Je crois beaucoup au travail que les femmes peuvent faire en réseau. Je pense qu’on doit se serrer les coudes. Au gouvernement, il y avait de la sororité entre les femmes ministres et on pouvait se partager ce qu’on vivait. Quand on a un parcours politique derrière soi, c’est aussi important de repérer des jeunes femmes qui ont du talent et les aider à surmonter les embûches. Je crois vraiment au mentorat, à l’accompagnement.

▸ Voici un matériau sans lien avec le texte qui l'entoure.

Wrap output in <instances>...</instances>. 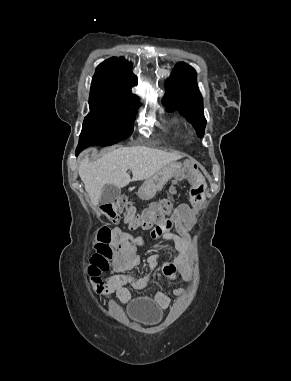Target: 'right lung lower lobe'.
I'll use <instances>...</instances> for the list:
<instances>
[{"mask_svg": "<svg viewBox=\"0 0 291 381\" xmlns=\"http://www.w3.org/2000/svg\"><path fill=\"white\" fill-rule=\"evenodd\" d=\"M82 150H83V149L77 147V149H76V156H77Z\"/></svg>", "mask_w": 291, "mask_h": 381, "instance_id": "obj_1", "label": "right lung lower lobe"}]
</instances>
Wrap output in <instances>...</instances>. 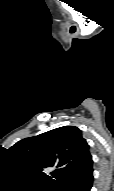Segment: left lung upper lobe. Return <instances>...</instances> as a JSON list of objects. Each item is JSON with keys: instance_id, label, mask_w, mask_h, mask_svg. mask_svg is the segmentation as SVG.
Here are the masks:
<instances>
[{"instance_id": "1", "label": "left lung upper lobe", "mask_w": 114, "mask_h": 191, "mask_svg": "<svg viewBox=\"0 0 114 191\" xmlns=\"http://www.w3.org/2000/svg\"><path fill=\"white\" fill-rule=\"evenodd\" d=\"M9 152L22 168L55 190H60L91 158L89 145L75 126L22 139Z\"/></svg>"}]
</instances>
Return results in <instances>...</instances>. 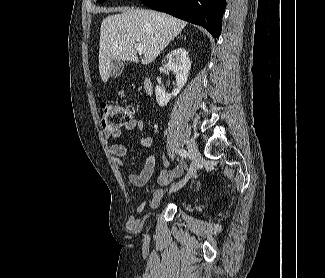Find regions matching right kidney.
<instances>
[{"mask_svg": "<svg viewBox=\"0 0 325 278\" xmlns=\"http://www.w3.org/2000/svg\"><path fill=\"white\" fill-rule=\"evenodd\" d=\"M164 66L175 73L177 87L171 94H168L160 86H156V101L161 107L166 106L172 97H176L187 82L191 69V61L188 52L182 47L172 50L166 55Z\"/></svg>", "mask_w": 325, "mask_h": 278, "instance_id": "ca27d5eb", "label": "right kidney"}]
</instances>
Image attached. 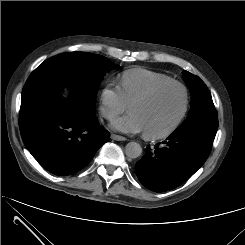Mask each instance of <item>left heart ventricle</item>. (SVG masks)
I'll return each instance as SVG.
<instances>
[{
	"instance_id": "b2bd125f",
	"label": "left heart ventricle",
	"mask_w": 245,
	"mask_h": 245,
	"mask_svg": "<svg viewBox=\"0 0 245 245\" xmlns=\"http://www.w3.org/2000/svg\"><path fill=\"white\" fill-rule=\"evenodd\" d=\"M184 104L182 90L176 86L160 90L151 100L131 106L130 112L141 120L144 132L158 133L178 118Z\"/></svg>"
}]
</instances>
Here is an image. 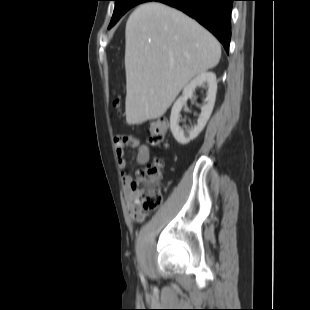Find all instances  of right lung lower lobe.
<instances>
[{
    "instance_id": "1",
    "label": "right lung lower lobe",
    "mask_w": 310,
    "mask_h": 310,
    "mask_svg": "<svg viewBox=\"0 0 310 310\" xmlns=\"http://www.w3.org/2000/svg\"><path fill=\"white\" fill-rule=\"evenodd\" d=\"M165 3L196 19L229 50L231 11L235 0H149Z\"/></svg>"
}]
</instances>
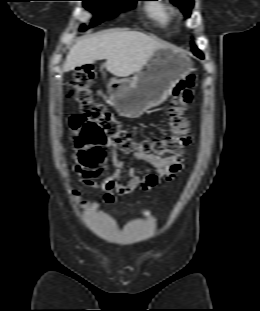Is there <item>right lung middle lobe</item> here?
Listing matches in <instances>:
<instances>
[{
  "label": "right lung middle lobe",
  "mask_w": 260,
  "mask_h": 311,
  "mask_svg": "<svg viewBox=\"0 0 260 311\" xmlns=\"http://www.w3.org/2000/svg\"><path fill=\"white\" fill-rule=\"evenodd\" d=\"M86 9L94 13L95 17L90 27L99 24L104 20L113 18L123 9H131L137 0H81ZM82 27L81 30H86Z\"/></svg>",
  "instance_id": "dd1d6c3e"
}]
</instances>
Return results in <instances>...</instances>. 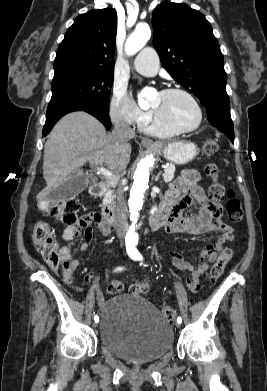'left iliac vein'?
Here are the masks:
<instances>
[{"label":"left iliac vein","mask_w":267,"mask_h":391,"mask_svg":"<svg viewBox=\"0 0 267 391\" xmlns=\"http://www.w3.org/2000/svg\"><path fill=\"white\" fill-rule=\"evenodd\" d=\"M176 327H178V328H179V327H180V323H178V322H177V323H176Z\"/></svg>","instance_id":"1"}]
</instances>
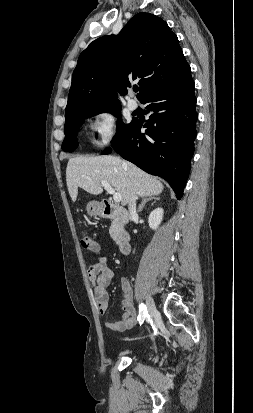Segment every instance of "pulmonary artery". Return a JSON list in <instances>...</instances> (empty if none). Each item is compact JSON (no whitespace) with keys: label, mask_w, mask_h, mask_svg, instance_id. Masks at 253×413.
<instances>
[{"label":"pulmonary artery","mask_w":253,"mask_h":413,"mask_svg":"<svg viewBox=\"0 0 253 413\" xmlns=\"http://www.w3.org/2000/svg\"><path fill=\"white\" fill-rule=\"evenodd\" d=\"M127 106L132 111L136 110L138 107V102L134 98L130 97L127 101Z\"/></svg>","instance_id":"1"}]
</instances>
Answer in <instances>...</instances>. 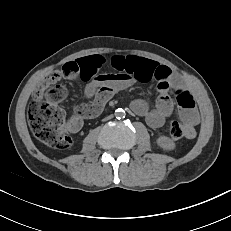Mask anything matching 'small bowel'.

Il y a aussi des évolutions législatives à mettre en œuvre. Pour l’instant, il n’y a pas de règle de parité dans les intercommunalités ou dans les postes d’adjoints au maire par exemple. On l’a fait sur les entreprises en imposant un objectif de 40 % de femmes dans les instances dirigeantes des entreprises. Quand la loi Copé-Zimmermann a été votée en 2011, certains se disaient : « Mon Dieu, on va avoir des femmes incompétentes ». Plus de dix ans après, plus personne ne se pose ce genre de question, tout simplement parce qu’une décision paritaire est une meilleure décision. Donc, forcer le destin de cette façon-là, c’est indispensable. Je ne crois pas que le changement se fera tout seul. Je pense aussi qu’il est important d’imposer des règles de parité dans les cabinets ministériels, la tendance naturelle étant d’avoir des cabinets masculins.